From Hi-C Contact Map to Three-dimensional Organization of Interphase Human Chromosomes

TL;DR

This paper introduces HIPPS, a novel theory that derives three-dimensional chromosome structures directly from Hi-C contact maps using polymer physics and maximum entropy principles, revealing heterogeneity in chromosome conformations.

Contribution

The HIPPS method provides a model-free approach to reconstruct 3D chromosome structures solely from contact maps, advancing understanding of chromosome organization.

Findings

Heterogeneous chromosome conformations within single cell types.

Quantitative differences in chromosome structure between normal and cancerous cells.
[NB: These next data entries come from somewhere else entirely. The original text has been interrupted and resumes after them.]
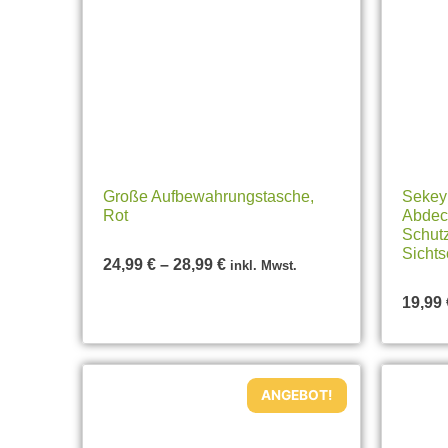
Große Aufbewahrungstasche,
Sekey
Rot
Abdeck
Schut
Sichts
24,99
€
–
28,99
€
inkl. Mwst.
19,99
ANGEBOT!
Predicted chromosome volumes align well with experimental data.

Abstract

The probability of two loci, separated by a certain genome length, being in contact can be inferred using the Chromosome Conformation Capture (3C) method and related Hi-C experiments. How to go from the contact map, a matrix listing the mean contact probabilities between a large number of pairs of loci, to an ensemble of three-dimensional structures is an open problem. A solution to this problem, without assuming an assumed energy function, would be the first step in understanding the way nature has solved the packaging of chromosomes in tight cellular spaces. We created a theory, based on polymer physics characteristics of chromosomes and the maximum entropy principles, referred to as HIPPS (Hi-C-Polymer-Physics-Structures) method, that allows us to calculate the 3D structures solely from Hi-C contact maps. We created an ensemble of 3D structures for the 23 chromosomes from lymphoblastoid cells using the measured contact maps as inputs. The HIPPS method shows that conformations of chromosomes are heterogeneous even in a single cell type. The differences in the conformational heterogeneity of the same chromosome in different cell types (normal as well as cancerous cells) can also be quantitatively discerned using our theory. We validate the method by showing that the calculated volumes of the 23 chromosomes from the predicted 3D structures are in good agreement with experimental estimates. Because the method is general, the 3D structures for any species may be calculated directly from the contact map without the need to assume a specific polymer model, as is customarily done.